HDFC board members buy shares via stock

options


This one could help in keeping the morale of its shareholders high, even amid falling share prices in the current market. Some of the board members of HDFC, the country’s premier housing finance company, have exercised their stock options to buy shares, thus displaying their confidence in the company. According to disclosures filed with stock exchanges, a few high-profile board members of HDFC, including JJ Irani and Bimal Jalan, acquired shares in small numbers through exercise of stock options even while the share price has been declining.

BS Mehta, another board member, also acquired a few thousand shares last month through the same route. According to analysts, their moves would send positive signals to the investors about high growth potential of the company which is the leading player in the housing finance sector. The stock has declined substantially from the recent high of Rs 2,681.6 on January 5 to Rs 2,383.3 on Monday. It, however, closed 1.5% higher at Rs 2,419 on Tuesday.

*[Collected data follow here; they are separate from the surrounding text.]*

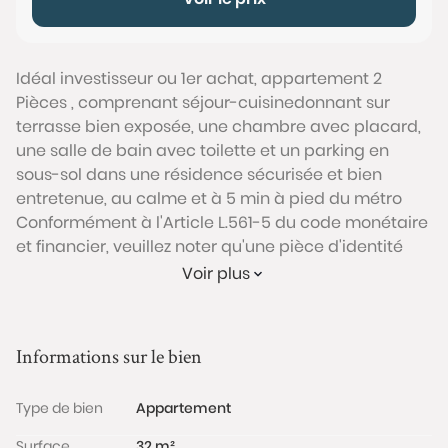
Idéal investisseur ou 1er achat, appartement 2
Pièces , comprenant séjour-cuisinedonnant sur
terrasse bien exposée, une chambre avec placard,
une salle de bain avec toilette et un parking en
sous-sol dans une résidence sécurisée et bien
entretenue, au calme et à 5 min à pied du métro
Conformément à l'Article L.561-5 du code monétaire
et financier, veuillez noter qu'une pièce d'identité
sera exigée pour tous les visiteurs majeurs avant
Voir plus
chaque visite.
Les informations sur les risques auxquels ce bien est
Informations sur le bien
exposé sont disponibles sur le site Géorisques :
www.georisques.gouv.fr
Type de bien
Appartement
Surface
32 m²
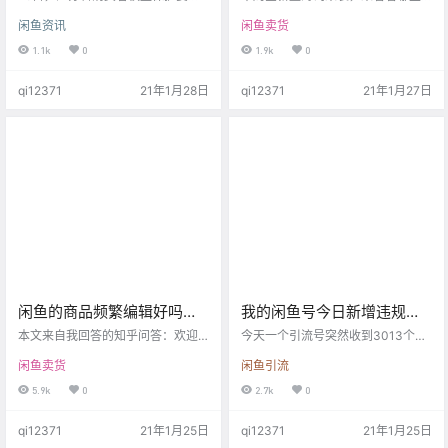
会就售卖假货、违规发布信息等问
尝试！
新词值得我们去尝试做一下 首先看
闲鱼资讯
闲鱼卖货
题，对闲鱼、转转、58同城等12家
一下这几个选中的词： 星巴克腋下
二手交易平台开展集体、公开约
包 星巴克联名包 海底捞优惠券 苹果
1.1k
0
1.9k
0
谈。 江苏省消保委此前的一项消费
id 首先这些产品我自己也不了解，
调查发现，一些二手交易平台涉嫌
我只是通过数据删选后得出的，至
qi12371
21年1月28日
qi12371
21年1月27日
默许售假，发布盗版网课、低俗漫
少是公平的，不是说我在推广某个
画等相关信息，甚至成为色情交易
产品关键词。 星巴克腋下包我淘宝
引流平台。 此外，虽然部分平台屏
查了一下看标题是2021年的情人节
蔽了药品、香烟、枪支、野生动物
限定，所以你懂得市场有，而且是
等关键词，但换个搜索方式或直接
上升趋势，可做无论是淘宝还是闲
浏览页面依然会出现相关信息推
鱼都可以试试一试。 而且这个东西
送。 还有部分奢侈品交易平台存在
利润估计蛮高，特别…
强…
闲鱼的商品频繁编辑好吗？
我的闲鱼号今日新增违规
从审核机制告诉你原因！
3013个，不正确的引流姿势
本文来自我回答的知乎问答：欢迎
今天一个引流号突然收到3013个违
关注，有问必答，知无不言 - 咸鱼
整理分享！
规，这吓得我赶紧登陆了淘宝卖家
闲鱼卖货
闲鱼引流
捕手主页 问题原文 如题，闲鱼的商
后台看一看，你没看错，3013个违
品频繁编辑宝贝好吗，还是每天重
规。（非P图） 我想那这个号应该是
5.9k
0
2.7k
0
新编辑两三个就好了？之前有人说
歇菜了吧，再见了，我的爱人。 可
每天频繁编辑宝贝会影响曝光和权
是没想到的是，发信息也正常，下
qi12371
21年1月25日
qi12371
21年1月25日
重，是真的吗？ 问题链接：请问闲
单也正常，客户咨询也正常，就是
鱼的商品频繁编辑好吗？ 老规矩：
曝光确实降低了一些，毕竟删除了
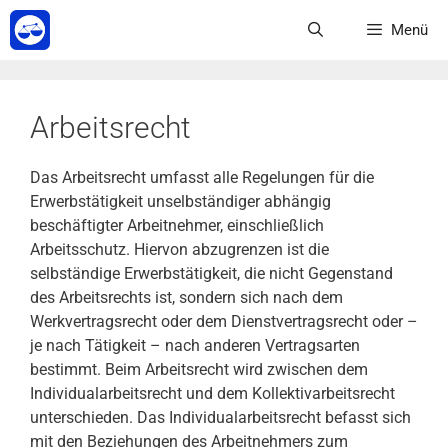
Zum
Menü
Inhalt
springen
Arbeitsrecht
Das Arbeitsrecht umfasst alle Regelungen für die
Erwerbstätigkeit unselbständiger abhängig
beschäftigter Arbeitnehmer, einschließlich
Arbeitsschutz. Hiervon abzugrenzen ist die
selbständige Erwerbstätigkeit, die nicht Gegenstand
des Arbeitsrechts ist, sondern sich nach dem
Werkvertragsrecht oder dem Dienstvertragsrecht oder –
je nach Tätigkeit – nach anderen Vertragsarten
bestimmt. Beim Arbeitsrecht wird zwischen dem
Individualarbeitsrecht und dem Kollektivarbeitsrecht
unterschieden. Das Individualarbeitsrecht befasst sich
mit den Beziehungen des Arbeitnehmers zum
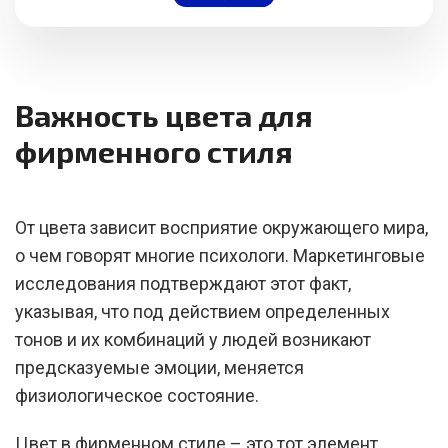
Важность цвета для
фирменного стиля
От цвета зависит восприятие окружающего мира,
о чем говорят многие психологи. Маркетинговые
исследования подтверждают этот факт,
указывая, что под действием определенных
тонов и их комбинаций у людей возникают
предсказуемые эмоции, меняется
физиологическое состояние.
Цвет в фирменном стиле – это тот элемент,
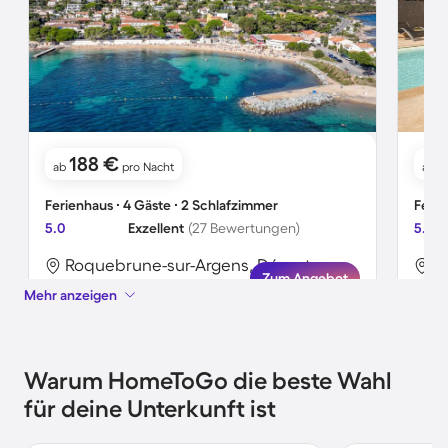
188 €
ab
pro Nacht
ab
Ferienhaus ∙ 4 Gäste ∙ 2 Schlafzimmer
Ferie
5.0
Exzellent
(27 Bewertungen)
5.0
Roquebrune-sur-Argens, Département Var, Frankreich
Zum Angebot
Mehr anzeigen
Warum HomeToGo die beste Wahl
für deine Unterkunft ist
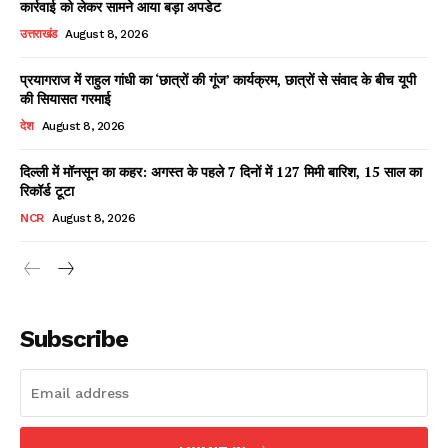
कार्रवाई को लेकर सामने आया बड़ा अपडेट
उत्तराखंड
August 8, 2026
प्रयागराज में राहुल गांधी का ‘छात्रों की गूंज’ कार्यक्रम, छात्रों से संवाद के बीच यूपी
Facebook
X
WhatsApp
Share
की सियासत गरमाई
देश
August 8, 2026
दिल्ली में मॉनसून का कहर: अगस्त के पहले 7 दिनों में 127 मिमी बारिश, 15 साल का
रिकॉर्ड टूटा
Read Latest News on AIN
NEWS 1 App
NCR
August 8, 2026
Subscribe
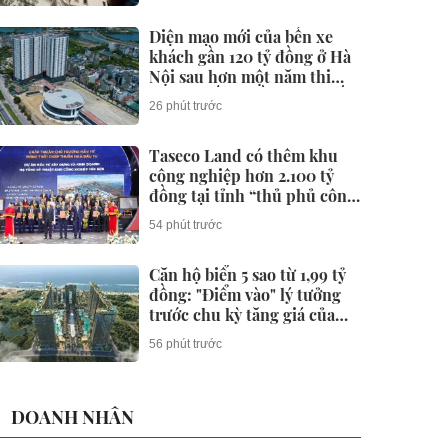
Diện mạo mới của bến xe
khách gần 120 tỷ đồng ở Hà
Nội sau hơn một năm thi
công khiến nhiều người bất
26 phút trước
ngờ
Taseco Land có thêm khu
công nghiệp hơn 2.100 tỷ
đồng tại tỉnh “thủ phủ công
nghiệp” nước ta, nơi
54 phút trước
Vingroup, Sun Group, T&T
cùng hiện diện
Căn hộ biển 5 sao từ 1,99 tỷ
đồng: "Điểm vào" lý tưởng
trước chu kỳ tăng giá của
BĐS Vũng Tàu
56 phút trước
DOANH NHÂN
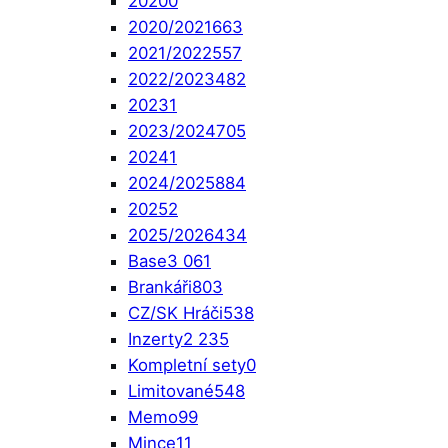
2020
0
2020/2021
663
2021/2022
557
2022/2023
482
2023
1
2023/2024
705
2024
1
2024/2025
884
2025
2
2025/2026
434
Base
3 061
Brankáři
803
CZ/SK Hráči
538
Inzerty
2 235
Kompletní sety
0
Limitované
548
Memo
99
Mince
11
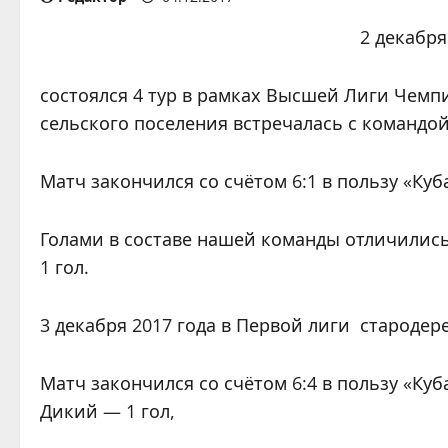
2 декабря
состоялся 4 тур в рамках Высшей Лиги Чемп
сельского поселения встречалась с командо
Матч закончился со счётом 6:1 в пользу «Куб
Голами в составе нашей команды отличились:
1 гол.
3 декабря 2017 года в Первой лиги стародер
Матч закончился со счётом 6:4 в пользу «Ку
Дикий — 1 гол,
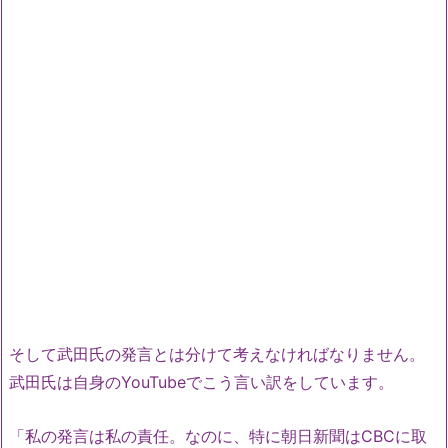
そして武田氏の発言とは分けて考えなければなりません。
武田氏は自身のYouTubeでこう言い訳をしています。
「私の発言は私の責任。なのに、特に朝日新聞はCBCに取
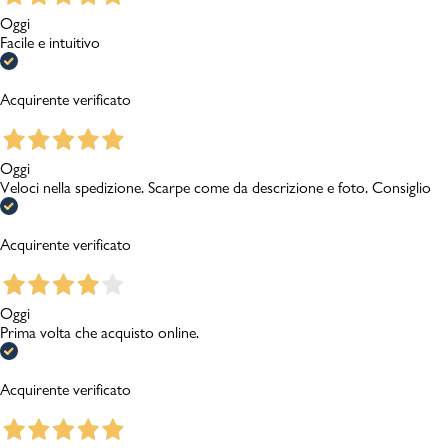
Oggi
Facile e intuitivo
Acquirente verificato
Oggi
Veloci nella spedizione. Scarpe come da descrizione e foto. Consiglio
Acquirente verificato
Oggi
Prima volta che acquisto online.
Acquirente verificato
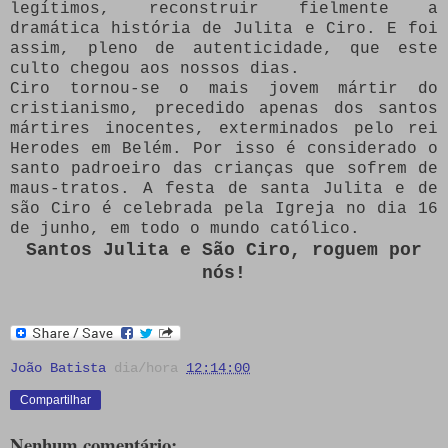
legítimos, reconstruir fielmente a
dramática história de Julita e Ciro. E foi
assim, pleno de autenticidade, que este
culto chegou aos nossos dias.
Ciro tornou-se o mais jovem mártir do
cristianismo, precedido apenas dos santos
mártires inocentes, exterminados pelo rei
Herodes em Belém. Por isso é considerado o
santo padroeiro das crianças que sofrem de
maus-tratos. A festa de santa Julita e de
são Ciro é celebrada pela Igreja no dia 16
de junho, em todo o mundo católico.
Santos Julita e São Ciro, roguem por
nós!
João Batista
dia/hora
12:14:00
Compartilhar
Nenhum comentário:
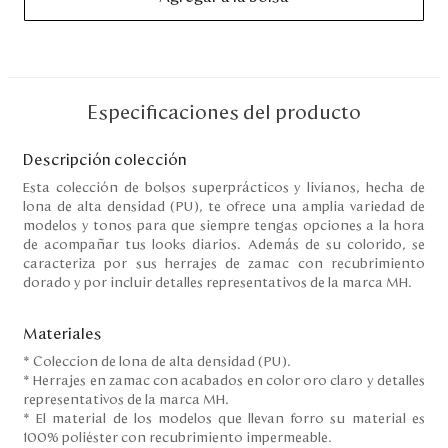
Disney
Mi cuenta
Especificaciones del producto
Blog
Descripción colección
Servicio al cliente
Esta colección de bolsos superprácticos y livianos, hecha de
lona de alta densidad (PU), te ofrece una amplia variedad de
modelos y tonos para que siempre tengas opciones a la hora
Nuestras Tiendas
de acompañar tus looks diarios. Además de su colorido, se
caracteriza por sus herrajes de zamac con recubrimiento
dorado y por incluir detalles representativos de la marca MH.
Colombia
Costa Rica
Materiales
Panamá
* Coleccion de lona de alta densidad (PU).
USA
* Herrajes en zamac con acabados en color oro claro y detalles
Venezuela
representativos de la marca MH.
* El material de los modelos que llevan forro su material es
100% poliéster con recubrimiento impermeable.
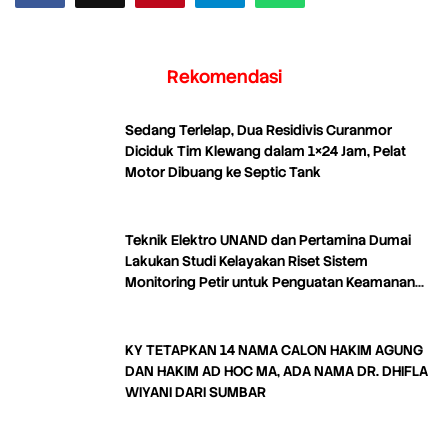
Rekomendasi
Sedang Terlelap, Dua Residivis Curanmor
Diciduk Tim Klewang dalam 1×24 Jam, Pelat
Motor Dibuang ke Septic Tank
Teknik Elektro UNAND dan Pertamina Dumai
Lakukan Studi Kelayakan Riset Sistem
Monitoring Petir untuk Penguatan Keamanan
Industri
KY TETAPKAN 14 NAMA CALON HAKIM AGUNG
DAN HAKIM AD HOC MA, ADA NAMA DR. DHIFLA
WIYANI DARI SUMBAR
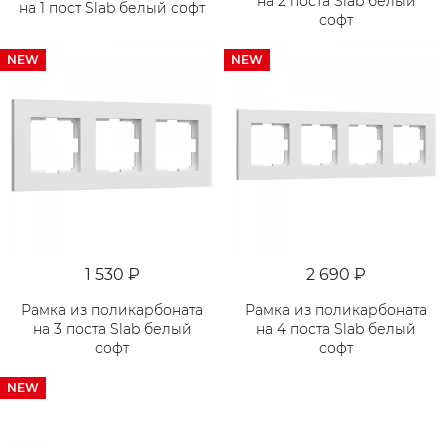
на 2 поста Slab белый
на 1 пост Slab белый софт
софт
NEW
NEW
1 530 ₽
2 690 ₽
Рамка из поликарбоната
Рамка из поликарбоната
на 3 поста Slab белый
на 4 поста Slab белый
софт
софт
NEW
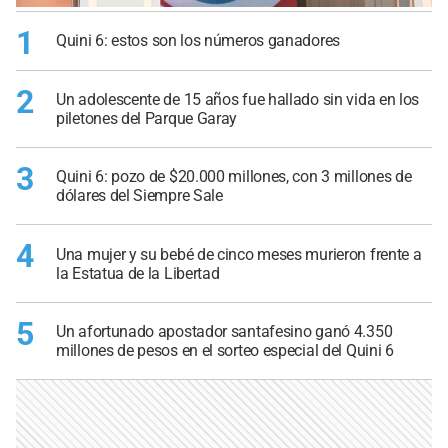
1
Quini 6: estos son los números ganadores
2
Un adolescente de 15 años fue hallado sin vida en los
piletones del Parque Garay
3
Quini 6: pozo de $20.000 millones, con 3 millones de
dólares del Siempre Sale
4
Una mujer y su bebé de cinco meses murieron frente a
la Estatua de la Libertad
5
Un afortunado apostador santafesino ganó 4.350
millones de pesos en el sorteo especial del Quini 6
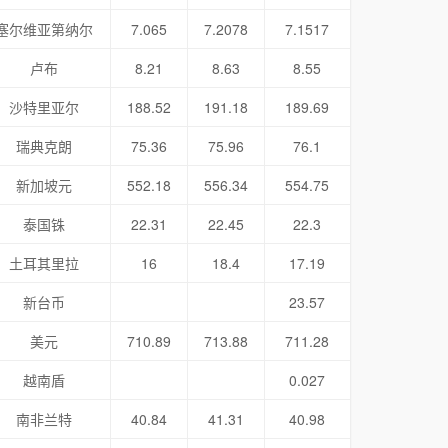
塞尔维亚第纳尔
7.065
7.2078
7.1517
卢布
8.21
8.63
8.55
沙特里亚尔
188.52
191.18
189.69
瑞典克朗
75.36
75.96
76.1
新加坡元
552.18
556.34
554.75
泰国铢
22.31
22.45
22.3
土耳其里拉
16
18.4
17.19
新台币
23.57
美元
710.89
713.88
711.28
越南盾
0.027
南非兰特
40.84
41.31
40.98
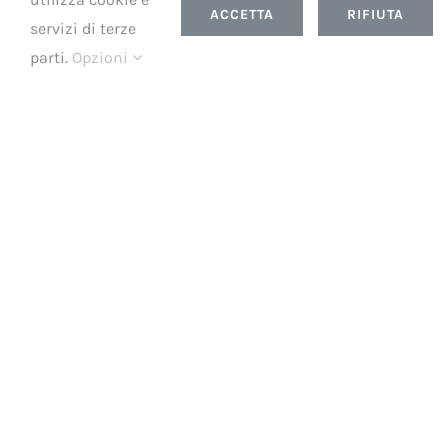
ACCETTA
RIFIUTA
servizi di terze
parti.
Opzioni
Tel:
3758223963
Email:
softairinside@gmail.com
Indirizzo
Via Marco Valerio Corvo 18
00174 Roma (RM)
Orari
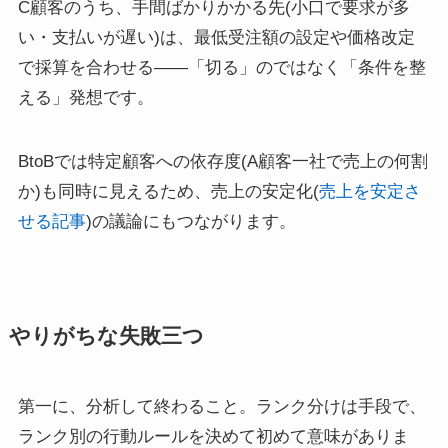
C顧客のうち、手間ばかりかかる先(小口で要求が多
い・支払いが遅い)は、最低受注額の設定や価格改定
で採算を合わせる――「切る」のではなく「条件を整
える」発想です。
BtoBでは特定顧客への依存度(A顧客一社で売上の何割
か)も同時に見えるため、売上の安定化(
売上を安定さ
せる記事
)の議論にもつながります。
やりがちな失敗三つ
第一に、分析して終わること。ランク分けは手段で、
ランク別の行動ルールを決めて初めて意味がありま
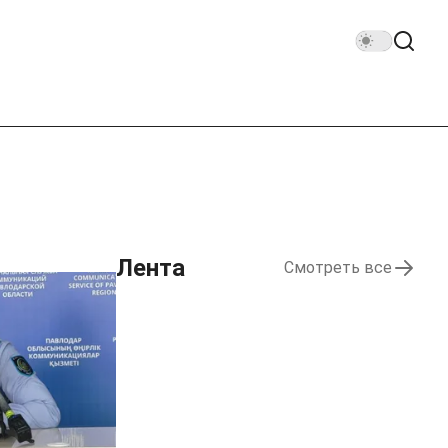
Лента
Смотреть все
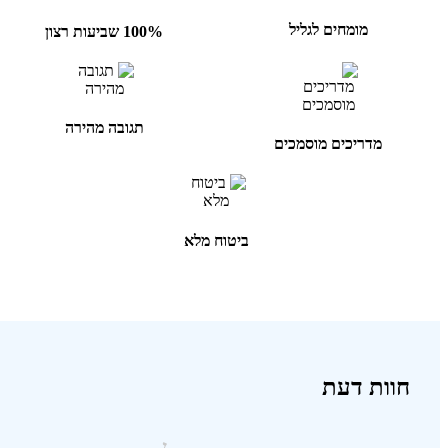
מומחים לגליל
100% שביעות רצון
תגובה מהירה
מדריכים מוסמכים
ביטוח מלא
חוות דעת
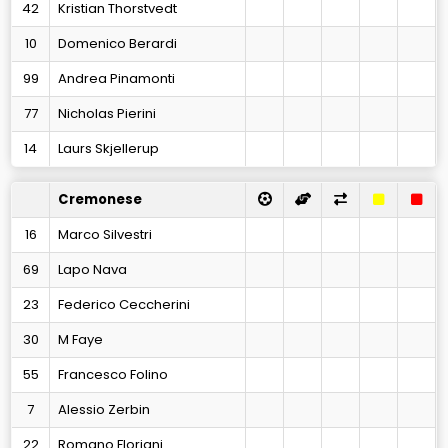
42
Kristian Thorstvedt
10
Domenico Berardi
99
Andrea Pinamonti
77
Nicholas Pierini
14
Laurs Skjellerup
Cremonese
16
Marco Silvestri
69
Lapo Nava
23
Federico Ceccherini
30
M Faye
55
Francesco Folino
7
Alessio Zerbin
22
Romano Floriani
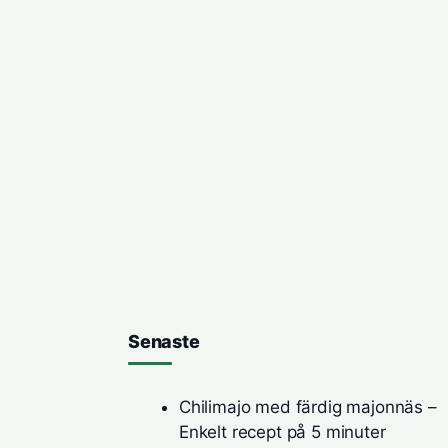
Senaste
Chilimajo med färdig majonnäs –
Enkelt recept på 5 minuter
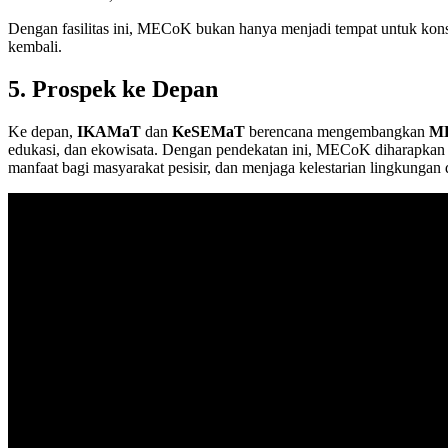
Dengan fasilitas ini, MECoK bukan hanya menjadi tempat untuk konser
kembali.
5. Prospek ke Depan
Ke depan,
IKAMaT
dan
KeSEMaT
berencana mengembangkan
M
edukasi, dan ekowisata. Dengan pendekatan ini, MECoK diharapkan d
manfaat bagi masyarakat pesisir, dan menjaga kelestarian lingkungan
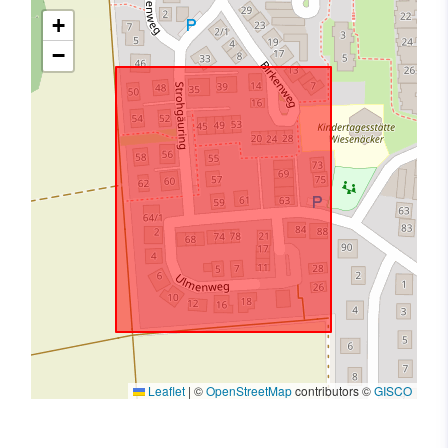
+
−
Leaflet
|
©
OpenStreetMap
contributors ©
GISCO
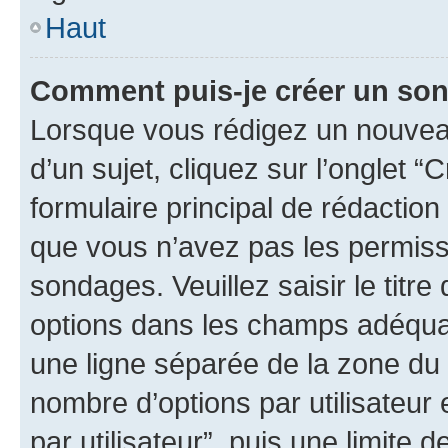
Haut
Comment puis-je créer un so
Lorsque vous rédigez un nouvea
d’un sujet, cliquez sur l’onglet
formulaire principal de rédaction 
que vous n’avez pas les permiss
sondages. Veuillez saisir le tit
options dans les champs adéqua
une ligne séparée de la zone du
nombre d’options par utilisateur 
par utilisateur”, puis une limite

Going gets tough for JRG Securities on St
The going has not been too good for Kochi-based JRG Securities, whose board representatives have been removed from its Dubai-based subsidiary JRG International Brokerage DMCC. The reasons cited for this are “low shareholding and non-participation in business matters”. The Gulf-based subsidiary has also told Dubai Multi Commodities Centre Authority and Dubai Gold and Commodities Exchange to officially remove the name of JRG Securities from their records based on the decision taken by the board.

JRG International Brokerage is jointly owned by Hazza Bin Mohammed, an Arab national holding about 50%, Babu Lonappan, a NRI holding about 10% equity, and JRG Securities, which held about 40% in the subsidiary. JRG International Brokerage unveiled a rights issue last year which was subscribed to by only Hazza Mohammed and Babu Lonappan. This, in effect, decreased the shareholding of JRG Securities, while increasing the ownership of other partners. According to sources, after the rights issue, JRG Securities was not actively participating in the proceedings of the subsidiary.

“Its (JRG Securities) shareholding has come down to 20% and we are not really expecting any director board services from them,” said a senior official of JRG International Brokerage. On being queried as to whether JRG Securities would exit the subsidiary, the official said, “That is for JRG Securities to decide.” Senior officials of JRG Securities were not available for comment. Shares of JRG Securities ended 0.7% lower at Rs 40.60 on BSE on Tuesday.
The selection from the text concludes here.